Conforme apurou o NeoFeed, a Ultragaz, que lidera a dupla nesse embate jurídico, assessorada pelo BMA Advogados, segue confiante em um veredicto positivo. Ela se apoia no parecer de 187 páginas de Carlos Ragazzo, ex-superintendente-geral do Cade, e na visão de que o acordo já passou por um crivo rigoroso, de mais de 200 dias.

“A SG fez uma análise profunda, visitou bases, enviou 129 ofícios ao mercado, num processo de mais de mil páginas”, diz uma fonte a par dos trâmites. “E entendeu que não há concentração horizontal e unificação das decisões.”

Não é essa a percepção da Copagaz, que reportou uma receita líquida de R$ 10,5 bilhões em 2021, último dado disponível, e está sendo assessorada no caso pelo Cescon, Barrieu, Flesch & Barreto Advogados.

Para a empresa, o acordo vai além de um simples contrato de congêneres e transforma a exceção em regra. Dado que, segundo a companhia, essa prática, apesar de corriqueira, é pontual e tem um impacto marginal sobre a operação total das empresas do setor.

Sob essa ótica, a Copagaz alega que a parceria não se restringe à dinâmica operacional e abre caminho para um duopólio, a partir de brechas para que as empresas compartilhem dados sensíveis – como custos e volumes –, iniciativas comerciais e aportes.

“O acordo envolve o coração do negócio.

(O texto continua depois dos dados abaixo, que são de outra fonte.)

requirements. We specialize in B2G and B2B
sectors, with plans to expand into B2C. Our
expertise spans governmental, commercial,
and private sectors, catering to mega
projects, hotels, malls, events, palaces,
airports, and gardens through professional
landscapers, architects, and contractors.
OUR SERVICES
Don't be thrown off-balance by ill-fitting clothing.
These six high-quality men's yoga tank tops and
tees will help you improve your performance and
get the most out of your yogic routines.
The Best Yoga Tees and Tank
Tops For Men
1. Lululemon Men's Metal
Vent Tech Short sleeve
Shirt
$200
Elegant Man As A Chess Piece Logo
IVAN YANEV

As bases concentram a maior parte do capex do setor e estão altamente vinculadas à definição dos demais investimentos e estratégias”, diz uma fonte do setor. “Eles vão estar ligados por um cordão umbilical. É impossível seguirem como rivais da porta para fora.”

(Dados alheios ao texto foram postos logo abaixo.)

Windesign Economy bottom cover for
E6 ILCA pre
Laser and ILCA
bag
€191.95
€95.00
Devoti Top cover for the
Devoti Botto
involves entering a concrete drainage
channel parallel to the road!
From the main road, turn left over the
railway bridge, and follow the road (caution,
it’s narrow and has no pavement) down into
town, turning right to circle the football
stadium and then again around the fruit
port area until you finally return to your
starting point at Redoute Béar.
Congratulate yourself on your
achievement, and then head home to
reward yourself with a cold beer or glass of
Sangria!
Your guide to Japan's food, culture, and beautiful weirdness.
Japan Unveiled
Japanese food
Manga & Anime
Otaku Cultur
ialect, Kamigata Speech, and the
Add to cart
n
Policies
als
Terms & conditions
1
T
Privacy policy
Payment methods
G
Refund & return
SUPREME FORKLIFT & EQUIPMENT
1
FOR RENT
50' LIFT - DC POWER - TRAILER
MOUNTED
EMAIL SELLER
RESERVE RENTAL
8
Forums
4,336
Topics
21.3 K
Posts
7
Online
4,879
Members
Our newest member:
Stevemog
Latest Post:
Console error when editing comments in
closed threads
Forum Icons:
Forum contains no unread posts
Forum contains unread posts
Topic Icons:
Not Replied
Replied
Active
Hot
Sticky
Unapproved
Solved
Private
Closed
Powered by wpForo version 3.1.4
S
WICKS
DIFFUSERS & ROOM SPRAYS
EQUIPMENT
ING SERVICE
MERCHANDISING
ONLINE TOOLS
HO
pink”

Na contramão desses argumentos, os consórcios ressaltam que incluíram travas e uma série de salvaguardas para estabelecer esses limites. Segundo outra fonte, mesmo com essa governança, há riscos no modelo e falhas na condução da análise.

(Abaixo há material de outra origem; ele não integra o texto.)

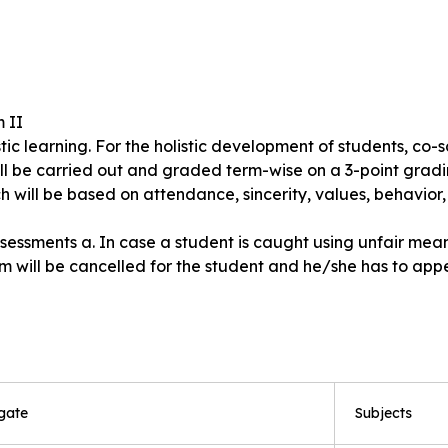
m II
ic learning. For the holistic development of students, co-sc
ll be carried out and graded term-wise on a 3-point gradi
h will be based on attendance, sincerity, values, behavior, 
sments a. In case a student is caught using unfair means 
 will be cancelled for the student and he/she has to appea
gate
Subjects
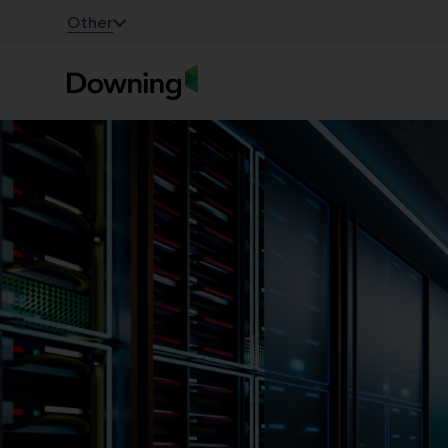
;
Other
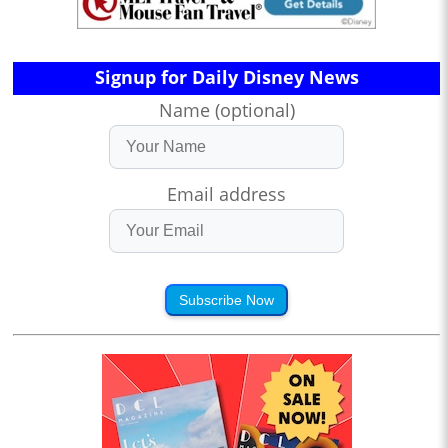
Signup for Daily Disney News
Name (optional)
Email address
Subscribe Now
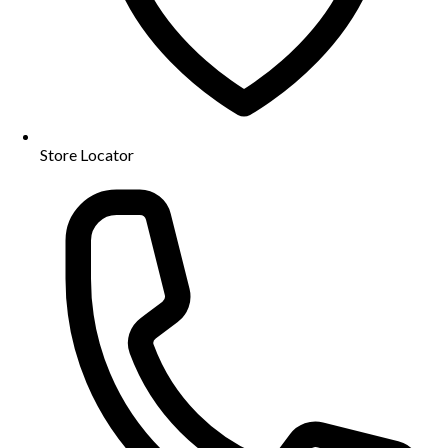
Store Locator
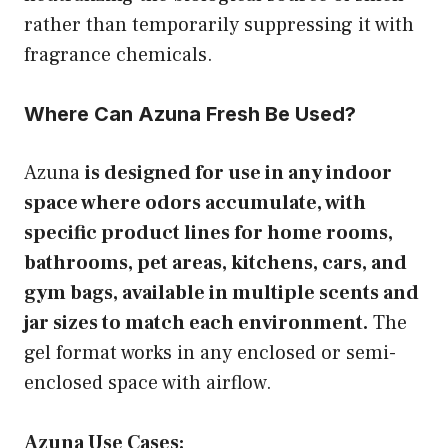
rather than temporarily suppressing it with
fragrance chemicals.
Where Can Azuna Fresh Be Used?
Azuna
is designed for use in any indoor
space where odors accumulate, with
specific product lines for home rooms,
bathrooms, pet areas, kitchens, cars, and
gym bags, available in multiple scents and
jar sizes to match each environment.
The
gel format works in any enclosed or semi-
enclosed space with airflow.
Azuna Use Cases:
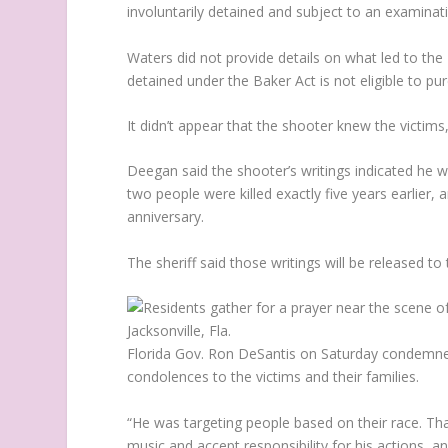
involuntarily detained and subject to an examinat
Waters did not provide details on what led to the
detained under the Baker Act is not eligible to pu
It didn’t appear that the shooter knew the victims,
Deegan said the shooter’s writings indicated he
two people were killed exactly five years earlier,
anniversary.
The sheriff said those writings will be released to 
Florida Gov. Ron DeSantis on Saturday condemne
condolences to the victims and their families.
“He was targeting people based on their race. That
music and accept responsibility for his actions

“Por mais que se coloque um chinese wall, uma vai ter ciência dos volumes da outra e as equipes estarão no mesmo espaço”, diz. “A SG negociou ajustes, mas, assim como as travas, eles são confidenciais, o que dificulta até o monitoramento de desvios.”

Outro ponto questionado é a eficiência, a partir do uso de capacidades ociosas das duas parceiras. Na visão dos críticos, se essa é a justificativa, faria mais sentido trocar o arranjo fechado por um modelo que incluísse qualquer empresa, o que ampliaria o ganho de escala.

Com base em um parecer da consultoria Ferres, anexado ao processo, a Copagaz rebate outros racionais das duas empresas, como a complementaridade das operações. Segundo o documento, das 35 bases em 15 estados brasileiros, há sobreposição em 29 localidades, de 9 estados.

A Ferres ressalta que, em alguns estados, a participação de mercado somada alcançaria patamares elevados. Casos, por exemplo, da Bahia, com 71,93%; e de Minas Gerais, com 63,99%, o que dificultaria aos demais players fazer frente a essas operações.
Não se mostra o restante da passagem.